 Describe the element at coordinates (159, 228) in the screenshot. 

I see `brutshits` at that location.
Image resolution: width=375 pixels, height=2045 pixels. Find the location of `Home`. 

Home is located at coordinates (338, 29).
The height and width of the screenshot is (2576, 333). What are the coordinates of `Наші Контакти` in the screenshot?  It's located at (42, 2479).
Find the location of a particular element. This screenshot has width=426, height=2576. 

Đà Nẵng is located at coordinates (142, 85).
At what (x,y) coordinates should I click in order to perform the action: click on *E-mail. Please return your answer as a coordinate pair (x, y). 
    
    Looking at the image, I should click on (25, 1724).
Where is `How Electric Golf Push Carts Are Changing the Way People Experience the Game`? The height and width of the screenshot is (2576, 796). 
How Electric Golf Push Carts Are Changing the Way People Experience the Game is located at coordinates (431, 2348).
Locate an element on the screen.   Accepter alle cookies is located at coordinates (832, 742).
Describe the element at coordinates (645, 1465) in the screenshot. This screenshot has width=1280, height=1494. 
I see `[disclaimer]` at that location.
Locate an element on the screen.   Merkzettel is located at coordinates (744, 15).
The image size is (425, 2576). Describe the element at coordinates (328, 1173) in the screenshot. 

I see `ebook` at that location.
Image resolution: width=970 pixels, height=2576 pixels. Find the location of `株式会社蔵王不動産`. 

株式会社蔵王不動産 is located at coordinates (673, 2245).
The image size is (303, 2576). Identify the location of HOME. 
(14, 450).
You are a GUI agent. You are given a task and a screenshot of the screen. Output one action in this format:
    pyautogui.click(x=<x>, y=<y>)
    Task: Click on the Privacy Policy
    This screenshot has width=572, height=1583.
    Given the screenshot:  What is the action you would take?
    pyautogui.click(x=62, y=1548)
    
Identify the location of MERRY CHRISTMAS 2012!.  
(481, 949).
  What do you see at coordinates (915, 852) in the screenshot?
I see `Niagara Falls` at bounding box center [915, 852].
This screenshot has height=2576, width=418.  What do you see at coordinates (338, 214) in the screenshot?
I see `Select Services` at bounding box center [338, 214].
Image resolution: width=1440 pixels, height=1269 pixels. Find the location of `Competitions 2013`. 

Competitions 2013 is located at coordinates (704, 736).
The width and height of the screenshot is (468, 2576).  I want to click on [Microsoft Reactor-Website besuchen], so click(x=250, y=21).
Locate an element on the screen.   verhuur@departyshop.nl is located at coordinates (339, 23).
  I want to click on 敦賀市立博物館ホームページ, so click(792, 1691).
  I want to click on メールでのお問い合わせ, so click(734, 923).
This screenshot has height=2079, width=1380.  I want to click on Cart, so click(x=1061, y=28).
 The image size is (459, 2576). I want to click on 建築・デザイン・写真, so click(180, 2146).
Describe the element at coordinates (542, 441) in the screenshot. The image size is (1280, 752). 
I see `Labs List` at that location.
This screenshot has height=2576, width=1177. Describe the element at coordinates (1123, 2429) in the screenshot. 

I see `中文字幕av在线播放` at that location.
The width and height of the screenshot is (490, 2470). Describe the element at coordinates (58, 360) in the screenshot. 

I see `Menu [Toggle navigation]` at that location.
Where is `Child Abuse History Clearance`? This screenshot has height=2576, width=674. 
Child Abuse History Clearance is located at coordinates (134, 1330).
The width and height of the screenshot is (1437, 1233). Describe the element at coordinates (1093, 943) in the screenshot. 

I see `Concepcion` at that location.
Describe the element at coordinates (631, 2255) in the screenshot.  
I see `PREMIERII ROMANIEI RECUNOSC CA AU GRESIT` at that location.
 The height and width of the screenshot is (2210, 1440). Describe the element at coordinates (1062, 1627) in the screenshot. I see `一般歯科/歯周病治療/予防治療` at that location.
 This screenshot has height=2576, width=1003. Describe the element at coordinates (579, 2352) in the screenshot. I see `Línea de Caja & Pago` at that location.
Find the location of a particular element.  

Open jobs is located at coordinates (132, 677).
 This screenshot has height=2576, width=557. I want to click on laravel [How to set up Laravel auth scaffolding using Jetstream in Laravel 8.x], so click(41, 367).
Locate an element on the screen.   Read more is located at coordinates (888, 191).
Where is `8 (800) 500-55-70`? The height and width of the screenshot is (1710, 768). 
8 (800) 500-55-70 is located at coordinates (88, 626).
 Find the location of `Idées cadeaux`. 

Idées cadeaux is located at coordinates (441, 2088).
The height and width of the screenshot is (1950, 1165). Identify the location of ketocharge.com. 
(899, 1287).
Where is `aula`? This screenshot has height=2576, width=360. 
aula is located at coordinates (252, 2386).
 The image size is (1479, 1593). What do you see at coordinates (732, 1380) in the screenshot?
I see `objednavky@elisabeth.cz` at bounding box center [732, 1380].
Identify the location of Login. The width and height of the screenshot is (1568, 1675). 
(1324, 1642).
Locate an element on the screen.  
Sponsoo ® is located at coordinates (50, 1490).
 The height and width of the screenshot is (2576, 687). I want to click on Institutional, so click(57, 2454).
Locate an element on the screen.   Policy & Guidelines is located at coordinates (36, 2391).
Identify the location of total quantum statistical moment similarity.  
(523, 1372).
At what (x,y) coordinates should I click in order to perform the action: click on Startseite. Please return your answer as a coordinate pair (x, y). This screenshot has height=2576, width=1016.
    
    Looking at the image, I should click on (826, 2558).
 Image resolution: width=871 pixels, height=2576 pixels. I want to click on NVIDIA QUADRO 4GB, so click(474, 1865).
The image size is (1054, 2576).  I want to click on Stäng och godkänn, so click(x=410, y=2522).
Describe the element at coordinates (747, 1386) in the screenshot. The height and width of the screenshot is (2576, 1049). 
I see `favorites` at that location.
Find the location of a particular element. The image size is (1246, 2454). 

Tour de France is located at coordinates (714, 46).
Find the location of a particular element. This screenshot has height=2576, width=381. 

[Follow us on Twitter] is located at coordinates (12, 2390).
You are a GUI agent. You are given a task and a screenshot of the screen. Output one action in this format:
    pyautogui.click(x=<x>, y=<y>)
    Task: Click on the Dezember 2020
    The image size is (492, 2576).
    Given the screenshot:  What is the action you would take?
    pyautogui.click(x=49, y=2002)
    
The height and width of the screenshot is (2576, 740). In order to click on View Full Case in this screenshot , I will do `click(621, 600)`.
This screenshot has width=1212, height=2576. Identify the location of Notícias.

* _TASK DESCRIPTION_
After reading the lines above, reproduce them all exactly.

* _TASK SOLUTION_
 Describe the element at coordinates (159, 228) in the screenshot. 

I see `brutshits` at that location.
Image resolution: width=375 pixels, height=2045 pixels. Find the location of `Home`. 

Home is located at coordinates (338, 29).
The height and width of the screenshot is (2576, 333). What are the coordinates of `Наші Контакти` in the screenshot?  It's located at (42, 2479).
Find the location of a particular element. This screenshot has width=426, height=2576. 

Đà Nẵng is located at coordinates (142, 85).
At what (x,y) coordinates should I click in order to perform the action: click on *E-mail. Please return your answer as a coordinate pair (x, y). 
    
    Looking at the image, I should click on (25, 1724).
Where is `How Electric Golf Push Carts Are Changing the Way People Experience the Game`? The height and width of the screenshot is (2576, 796). 
How Electric Golf Push Carts Are Changing the Way People Experience the Game is located at coordinates (431, 2348).
Locate an element on the screen.   Accepter alle cookies is located at coordinates (832, 742).
Describe the element at coordinates (645, 1465) in the screenshot. This screenshot has width=1280, height=1494. 
I see `[disclaimer]` at that location.
Locate an element on the screen.   Merkzettel is located at coordinates (744, 15).
The image size is (425, 2576). Describe the element at coordinates (328, 1173) in the screenshot. 

I see `ebook` at that location.
Image resolution: width=970 pixels, height=2576 pixels. Find the location of `株式会社蔵王不動産`. 

株式会社蔵王不動産 is located at coordinates (673, 2245).
The image size is (303, 2576). Identify the location of HOME. 
(14, 450).
You are a GUI agent. You are given a task and a screenshot of the screen. Output one action in this format:
    pyautogui.click(x=<x>, y=<y>)
    Task: Click on the Privacy Policy
    This screenshot has width=572, height=1583.
    Given the screenshot:  What is the action you would take?
    pyautogui.click(x=62, y=1548)
    
Identify the location of MERRY CHRISTMAS 2012!.  
(481, 949).
  What do you see at coordinates (915, 852) in the screenshot?
I see `Niagara Falls` at bounding box center [915, 852].
This screenshot has height=2576, width=418.  What do you see at coordinates (338, 214) in the screenshot?
I see `Select Services` at bounding box center [338, 214].
Image resolution: width=1440 pixels, height=1269 pixels. Find the location of `Competitions 2013`. 

Competitions 2013 is located at coordinates (704, 736).
The width and height of the screenshot is (468, 2576).  I want to click on [Microsoft Reactor-Website besuchen], so click(x=250, y=21).
Locate an element on the screen.   verhuur@departyshop.nl is located at coordinates (339, 23).
  I want to click on 敦賀市立博物館ホームページ, so click(792, 1691).
  I want to click on メールでのお問い合わせ, so click(734, 923).
This screenshot has height=2079, width=1380.  I want to click on Cart, so click(x=1061, y=28).
 The image size is (459, 2576). I want to click on 建築・デザイン・写真, so click(180, 2146).
Describe the element at coordinates (542, 441) in the screenshot. The image size is (1280, 752). 
I see `Labs List` at that location.
This screenshot has height=2576, width=1177. Describe the element at coordinates (1123, 2429) in the screenshot. 

I see `中文字幕av在线播放` at that location.
The width and height of the screenshot is (490, 2470). Describe the element at coordinates (58, 360) in the screenshot. 

I see `Menu [Toggle navigation]` at that location.
Where is `Child Abuse History Clearance`? This screenshot has height=2576, width=674. 
Child Abuse History Clearance is located at coordinates (134, 1330).
The width and height of the screenshot is (1437, 1233). Describe the element at coordinates (1093, 943) in the screenshot. 

I see `Concepcion` at that location.
Describe the element at coordinates (631, 2255) in the screenshot.  
I see `PREMIERII ROMANIEI RECUNOSC CA AU GRESIT` at that location.
 The height and width of the screenshot is (2210, 1440). Describe the element at coordinates (1062, 1627) in the screenshot. I see `一般歯科/歯周病治療/予防治療` at that location.
 This screenshot has height=2576, width=1003. Describe the element at coordinates (579, 2352) in the screenshot. I see `Línea de Caja & Pago` at that location.
Find the location of a particular element.  

Open jobs is located at coordinates (132, 677).
 This screenshot has height=2576, width=557. I want to click on laravel [How to set up Laravel auth scaffolding using Jetstream in Laravel 8.x], so click(41, 367).
Locate an element on the screen.   Read more is located at coordinates (888, 191).
Where is `8 (800) 500-55-70`? The height and width of the screenshot is (1710, 768). 
8 (800) 500-55-70 is located at coordinates (88, 626).
 Find the location of `Idées cadeaux`. 

Idées cadeaux is located at coordinates (441, 2088).
The height and width of the screenshot is (1950, 1165). Identify the location of ketocharge.com. 
(899, 1287).
Where is `aula`? This screenshot has height=2576, width=360. 
aula is located at coordinates (252, 2386).
 The image size is (1479, 1593). What do you see at coordinates (732, 1380) in the screenshot?
I see `objednavky@elisabeth.cz` at bounding box center [732, 1380].
Identify the location of Login. The width and height of the screenshot is (1568, 1675). 
(1324, 1642).
Locate an element on the screen.  
Sponsoo ® is located at coordinates (50, 1490).
 The height and width of the screenshot is (2576, 687). I want to click on Institutional, so click(57, 2454).
Locate an element on the screen.   Policy & Guidelines is located at coordinates (36, 2391).
Identify the location of total quantum statistical moment similarity.  
(523, 1372).
At what (x,y) coordinates should I click in order to perform the action: click on Startseite. Please return your answer as a coordinate pair (x, y). This screenshot has height=2576, width=1016.
    
    Looking at the image, I should click on (826, 2558).
 Image resolution: width=871 pixels, height=2576 pixels. I want to click on NVIDIA QUADRO 4GB, so click(474, 1865).
The image size is (1054, 2576).  I want to click on Stäng och godkänn, so click(x=410, y=2522).
Describe the element at coordinates (747, 1386) in the screenshot. The height and width of the screenshot is (2576, 1049). 
I see `favorites` at that location.
Find the location of a particular element. The image size is (1246, 2454). 

Tour de France is located at coordinates (714, 46).
Find the location of a particular element. This screenshot has height=2576, width=381. 

[Follow us on Twitter] is located at coordinates (12, 2390).
You are a GUI agent. You are given a task and a screenshot of the screen. Output one action in this format:
    pyautogui.click(x=<x>, y=<y>)
    Task: Click on the Dezember 2020
    The image size is (492, 2576).
    Given the screenshot:  What is the action you would take?
    pyautogui.click(x=49, y=2002)
    
The height and width of the screenshot is (2576, 740). In order to click on View Full Case in this screenshot , I will do `click(621, 600)`.
This screenshot has width=1212, height=2576. Identify the location of Notícias.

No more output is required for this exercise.